The exhibition, which opened on Nov 20 and will run through Feb 20 at the Jinchen YFM Art Gallery in the city's Minhang district, features documents from the early 1960s to the late 1970s that recount the formative years of Chen (1946-2005). The exhibition is showcasing his palettes and brushes, hand-written diaries and filmmaking.
A few of his best-known creations during that period, such as The Takeover of the President's Residence, which was created with colleague Wei Jingshan in 1977, are shown in their replica forms as the original paintings are currently key pieces in permanent exhibitions in the country.
"We have presented several of Chen Yifei's renowned creations from the 1960s and '70s alongside drafts, sketches, journals and other documents about his creative process, to provide insights into the development of his methodology of storytelling through painting," says Chen Yiming, executive director of the gallery, and younger brother of Chen Yifei.
Chen Yiming is himself a successful oil painter.
"We will find that Western classical art and impressionism techniques in composition and treatment of colors and light were absorbed and adopted by Chen Yifei in painting Chinese subjects, alongside the Soviet-style socialistic realism.
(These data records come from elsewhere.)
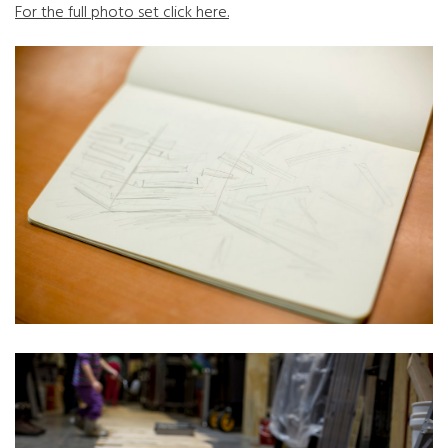
For the full photo set click here.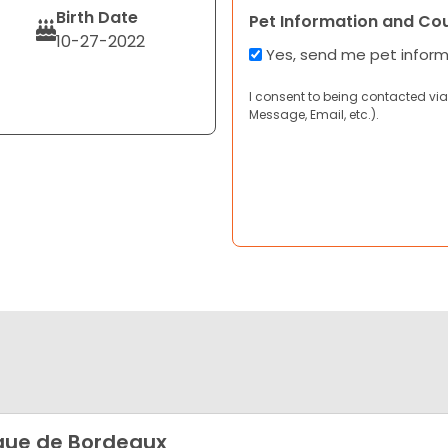
Birth Date
Pet Information and Co
10-27-2022
Yes, send me pet infor
I consent to being contacted via
Message, Email, etc.).
ue de Bordeaux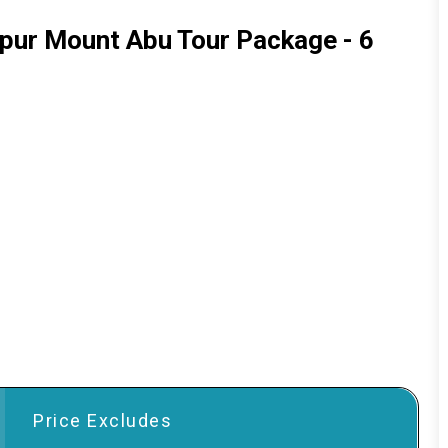
ipur Mount Abu Tour Package - 6
Price Excludes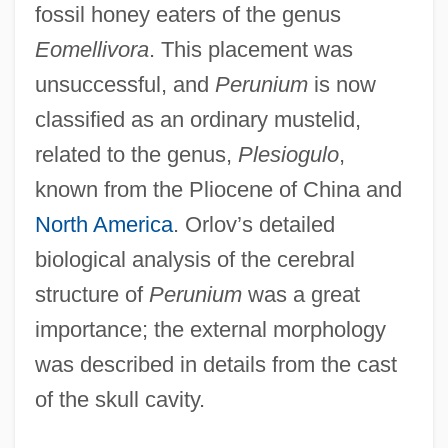
fossil honey eaters of the genus
Eomellivora
. This placement was
unsuccessful, and
Perunium
is now
classified as an ordinary mustelid,
related to the genus,
Plesiogulo
,
known from the Pliocene of China and
North America
. Orlov’s detailed
biological analysis of the cerebral
structure of
Perunium
was a great
importance; the external morphology
was described in details from the cast
of the skull cavity.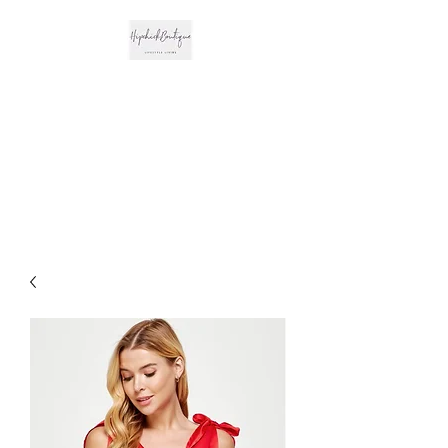
The Hipchick
Boutique
Trendsetting Boutique
Clothing & More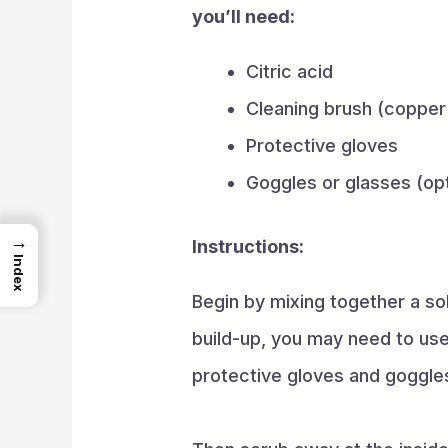
you’ll need:
Citric acid
Cleaning brush (copper
Protective gloves
Goggles or glasses (opt
→
Instructions:
Index
Begin by mixing together a solu
build-up, you may need to use 
protective gloves and goggles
He was constantly in dialogue with masters of the past, and always looking for new breakthroughs."
The image of a javelin thrower speaks the loudest of his brother's desire to break through into new frontiers in contemporary Chinese art, Chen Yiming says.
Chen Yifei achieved national recognition at a young age with his large-scale revolution-themed paintings. In 1980, he moved to the United States to study art and became one of the first Chinese artists to achieve international success. In the 1990s, he returned to Shanghai and became an entrepreneur, creating fashion brands, art magazines and even helped to set up one of China's first model agencies. Later he developed a passion for filmmaking and was shooting his second feature film, titled The Barber, in 2005 when he suddenly fell ill and died.
According to Zhuang Zexi, executive curator of the exhibition, one of Chen Yifei's most notable contributions is his demonstration of sketch skills in a class given by Meng Guang of the Shanghai Institute of Fine Arts in a documentary made by the Shanghai Film Studios in 1979.